I’ve worn Whoop for 18 months now and while I love the concept, I don’t feel the accuracy of the device is close enough yet for me to trust the recommendations. If it can’t measure heart rate accurately, then how can I trust any of the other measurements? It frequently tells me I’m sleeping (REM or light sleep) when I’m actually just reading in bed.
I also don’t understand how professional athletes trust the accuracy of the device, for example, when the heart rate data is so obviously wrong. Are people really that unaware and so determined to believe what a device is telling them?

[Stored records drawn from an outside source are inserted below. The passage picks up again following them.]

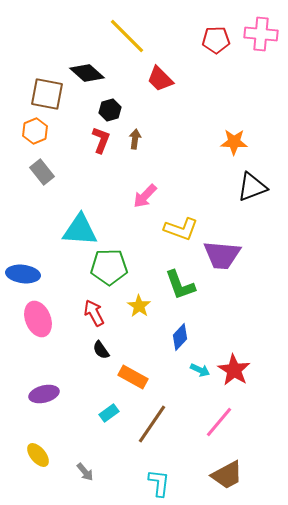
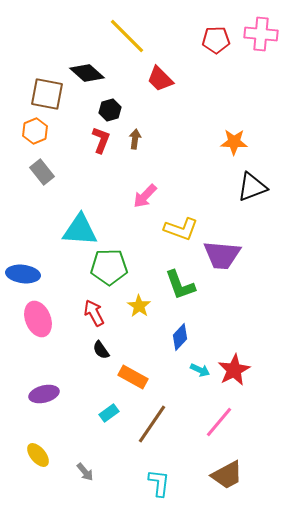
red star: rotated 12 degrees clockwise
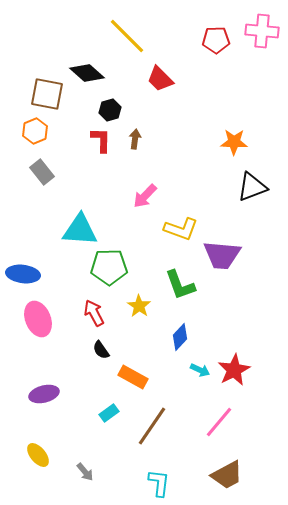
pink cross: moved 1 px right, 3 px up
red L-shape: rotated 20 degrees counterclockwise
brown line: moved 2 px down
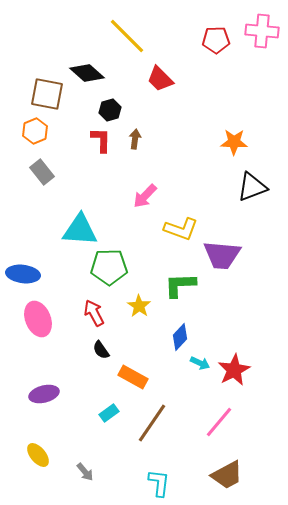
green L-shape: rotated 108 degrees clockwise
cyan arrow: moved 7 px up
brown line: moved 3 px up
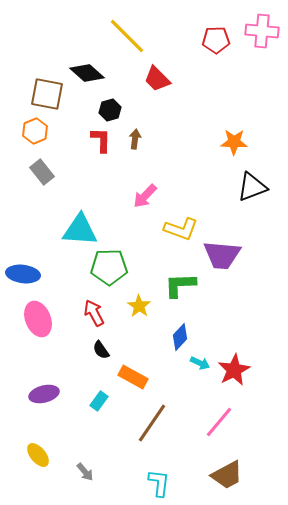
red trapezoid: moved 3 px left
cyan rectangle: moved 10 px left, 12 px up; rotated 18 degrees counterclockwise
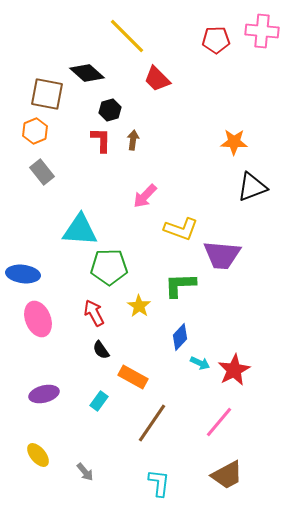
brown arrow: moved 2 px left, 1 px down
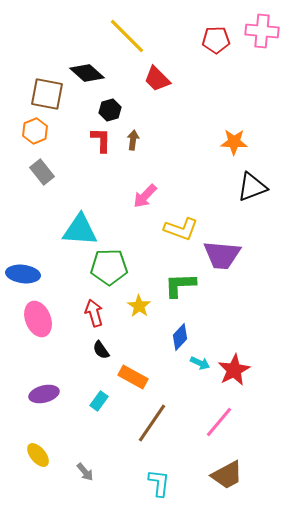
red arrow: rotated 12 degrees clockwise
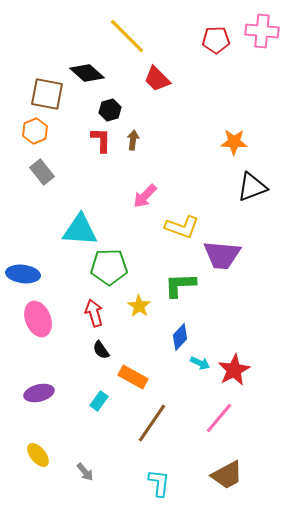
yellow L-shape: moved 1 px right, 2 px up
purple ellipse: moved 5 px left, 1 px up
pink line: moved 4 px up
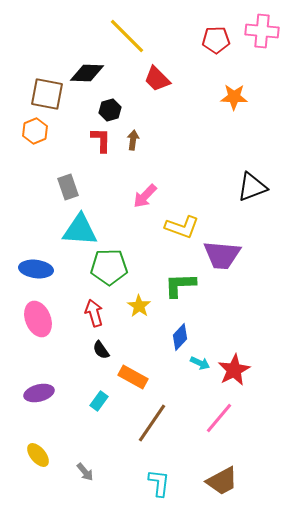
black diamond: rotated 40 degrees counterclockwise
orange star: moved 45 px up
gray rectangle: moved 26 px right, 15 px down; rotated 20 degrees clockwise
blue ellipse: moved 13 px right, 5 px up
brown trapezoid: moved 5 px left, 6 px down
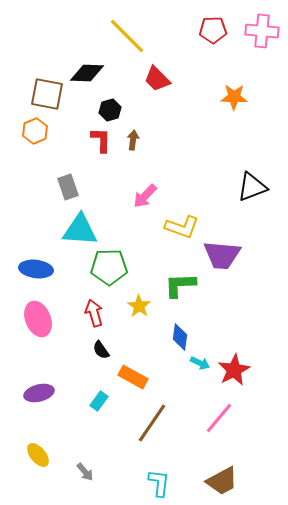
red pentagon: moved 3 px left, 10 px up
blue diamond: rotated 36 degrees counterclockwise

Same as with the Apple Watch (or any other wrist-worn device), proper contact with the skin is crucial for its accuracy. The latter often suffers during exercise (i.e. when you move a lot). I started Ticker training about a week ago and have been wearing 3 heart rate monitors during exercise: Apple Watch, WHOOP, and a chest-strap that connects to my iPhone. Comparing the readings from all three devices, they are pretty much in line (+/- 5BPM). But I can tell both Apple Watch and WHOOP suffer in accuracy when I do exercises that make me bend my wrist, because it breaks the device’s contact with my skin. Another study I found on a similar subject confirms the accuracy of wrist-worn devices when there is no movement involved – check it out: https://www.researchgate.net/publication/323417048_Can_Wearable_Devices_Accurately_Measure_Heart_Rate_Variability_A_Systematic_Review
The review is appreciated. As a long time user we do however know that whoops HR accuracy is questionable to say the least. If the user is moving his//her arm the HR is erratic, while at rest however it is pretty good
Long time Whoop user too. How do you know the sleep tracking is accurate?
Based on the technology WHOOP uses and the sleep lab testing the company has done, it’s seems to be relatively accurate. As I mentioned in my article, I expect their accuracy to be around 86%. WHOOP claims 95%, but I think it’s too high based on their technology and lack of EEG.